While multi-purpose facilities and classrooms are not entirely new to churches, the way they are being built has changed. "Form follows function," said Aalbue. "I have noticed some really interesting facilities being built in the Vancouver area," he said. "They don’t look like churches."
Vancouver Church of Christ held services at Heritage High School for two years after it sold its old facility to finance its new building. And even in its new facility, the worship area doubles as a gym and auditorium. The building includes a commercial kitchen, a fireside room, offices and classrooms. The church already has plans to build a larger auditorium later.
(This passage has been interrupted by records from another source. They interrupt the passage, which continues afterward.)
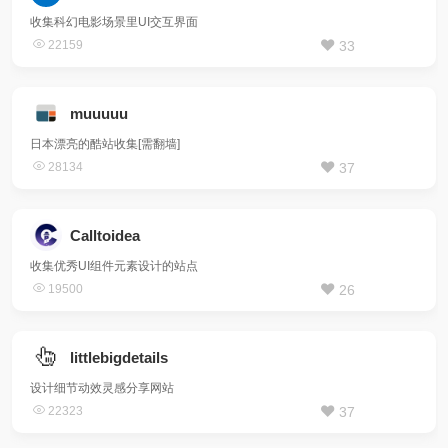
收集科幻电影场景里UI交互界面
22159
33
muuuuu
日本漂亮的酷站收集[需翻墙]
28134
37
Calltoidea
收集优秀UI组件元素设计的站点
19500
26
littlebigdetails
设计细节动效灵感分享网站
22323
37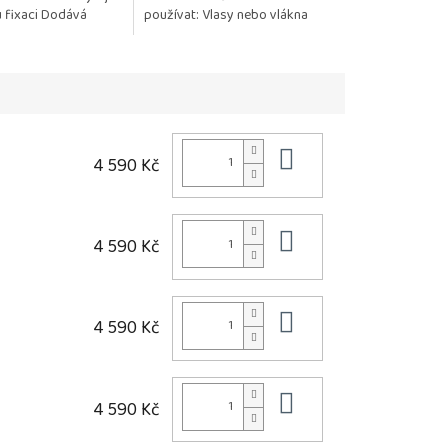
u fixaci Dodává
používat: Vlasy nebo vlákna
k a objem Neslepuje
paruky zůstávají jemné, hladké
a lesklé Chrání před...
Do košíku
4 590 Kč
Do košíku
4 590 Kč
Do košíku
4 590 Kč
Do košíku
4 590 Kč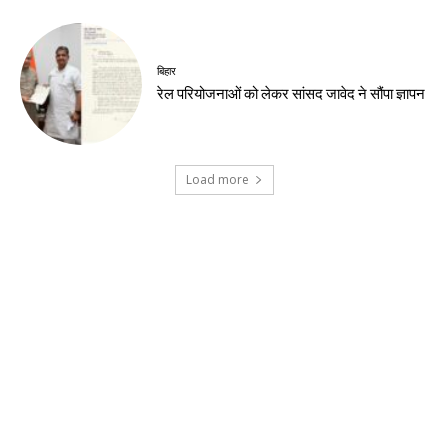
बिहार
रेल परियोजनाओं को लेकर सांसद जावेद ने सौंपा ज्ञापन
Load more
Contact us:
info@birsabhumi.com
© Copyright - Birsa Bhumi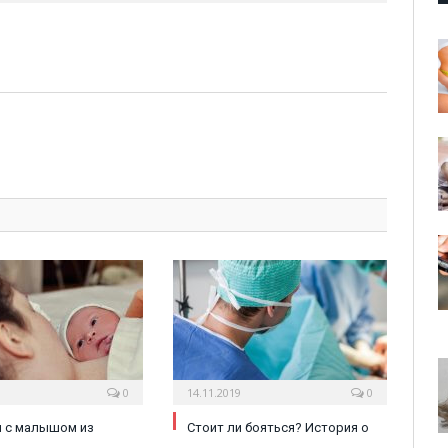
0
14.11.2019
0
и с малышом из
Стоит ли бояться? История о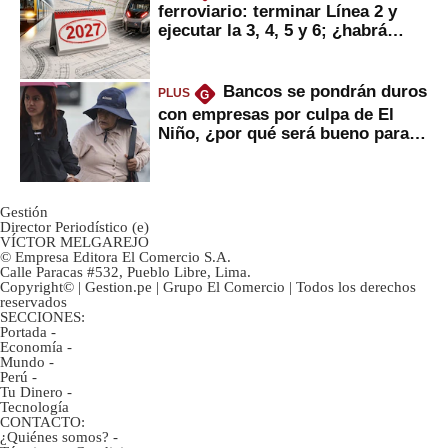
ferroviario: terminar Línea 2 y
ejecutar la 3, 4, 5 y 6; ¿habrá
avances?
Bancos se pondrán duros
PLUS
G
con empresas por culpa de El
Niño, ¿por qué será bueno para
ahorristas?
Gestión
Director Periodístico (e)
VÍCTOR MELGAREJO
© Empresa Editora El Comercio S.A.
Calle Paracas #532, Pueblo Libre, Lima.
Copyright© | Gestion.pe | Grupo El Comercio | Todos los derechos
reservados
SECCIONES:
Portada
-
Economía
-
Mundo
-
Perú
-
Tu Dinero
-
Tecnología
CONTACTO:
¿Quiénes somos?
-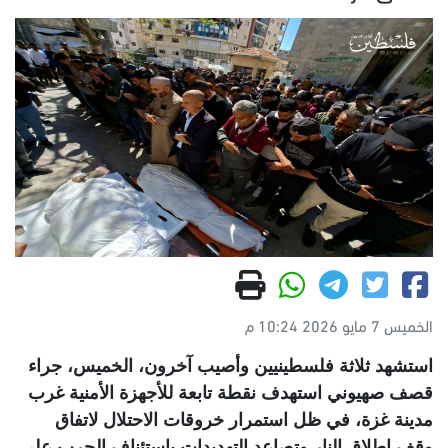
الخميس 7 مايو 2026 10:24 م
استشهد ثلاثة فلسطينيين وأصيب آخرون، الخميس، جراء
قصف صهيوني استهدف نقطة تابعة للأجهزة الأمنية غرب
مدينة غزة، في ظل استمرار خروقات الاحتلال لاتفاق
وقف إطلاق النار وتصاعد التهديدات باستئناف الحرب على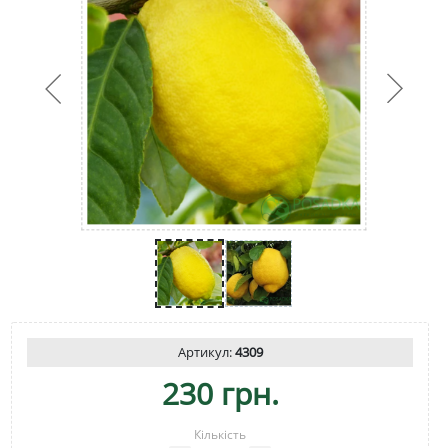
Артикул:
4309
230 грн.
Кількість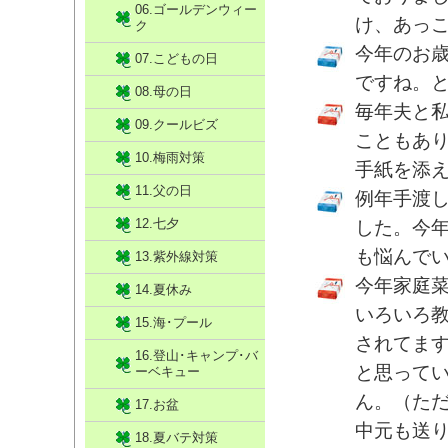
06.ゴールデンウィー
け、あっ
ク
今年のお
07.こどもの日
ですね。
08.母の日
毎年夫と
09.クールビズ
こともあ
10.梅雨対策
手紙を添
11.父の日
例年手渡
12.七夕
した。今
も悩んで
13.紫外線対策
今年家庭
14.夏休み
いろいろ
15.海･プール
されてま
16.登山･キャンプ･バ
と思って
ーベキュー
ん。（た
17.お盆
中元も送
18.夏バテ対策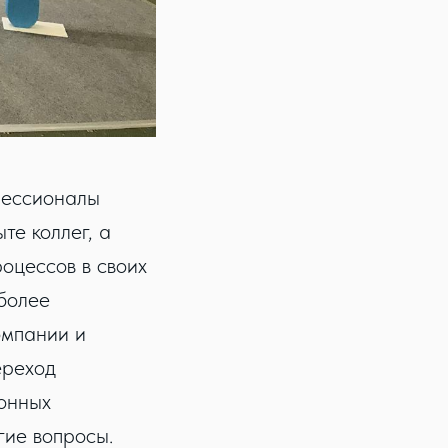
фессионалы
те коллег, а
оцессов в своих
иболее
омпании и
ереход
онных
гие вопросы.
Pre-school classes will be offered in the fall in the church’s classrooms, and future plans also include facilities for a K-12 school at the 20-acre site.
"We feel we need to be of service to the community and have (programs) for the neighborhood and broader community," said Cash.
Building communities
Examples of church construction in Clark County
Columbia Adventist Academy, Battleground
Multi-phased project to significantly expand and renovate existing school on 19-acre lot.
East Park Church, Vancouver
Multi-phased project to renovate existing worship space and add multi-purpose and classroom buildings.
Family of Christ Lutheran Church, Vancouver
Construction will begin this summer on multi-phased project nearly tripling building space.
Holy Redeemer Catholic Parish, Vancouver
Building 12,000-square-foot church and 6,000-square-foot administration building for new congregation leasing space in a strip mall in East Vancouver.
Home of God Christian Church, Vancouver
Building 36,000-square-foot facility on nearly six-acre lot.
Northwest Adventist Headquarters, Ridgefield
36,000-square-foot office complex for Seventh-Day Adventist Church.
Vancouver Church of Christ
Relocated to new 45,000-square-foot facility in 2005. Future auditorium and K-12 school planned for 20-acre site.
Zion Lutheran Church, Camas
In permitting process for future expansion.
Holy land
Like a business hoping to attract customers, churches look for certain things when scouting possible locations to build.
Don Foster of Don Foster Constructions, a Vancouver-based specialty contractor in church building, said visibility from main streets, accessibility and neighborhoods are taken into consideration.
Foster said it is getting costly to move due to rising land values and permitting, leading more churches to remodel or build on present land.
Vancouver Church of Christ relocated into a new facility last year on Padden Parkway from Mill Plain Boulevard and Andresen Road. The site, purchased 20 years ago, was chosen for its visibility.
"We knew Padden Parkway was off in the future," said. Elder Gene Cash. "We don’t want to hide."
Bryan Halbert, vice president of Vanvouver’s Schlecht Construction, said churches have unique zoning challenges. Churches are excluded from building on industrial land, which tends to be the cheapest, said Halbert. And they are allowed outright on commercial land – the most expensive. Other zoning designations allow churches as a conditional use, meaning each project must go through a conditional use permit process.
Most churches, which are exempt from paying property taxes, tend to be approved, said Foster.
Availability of land and zoning regulations present challenges to growing congregations, but "there is a great desire by many churches to work through that process and continue to expand," said Halbert.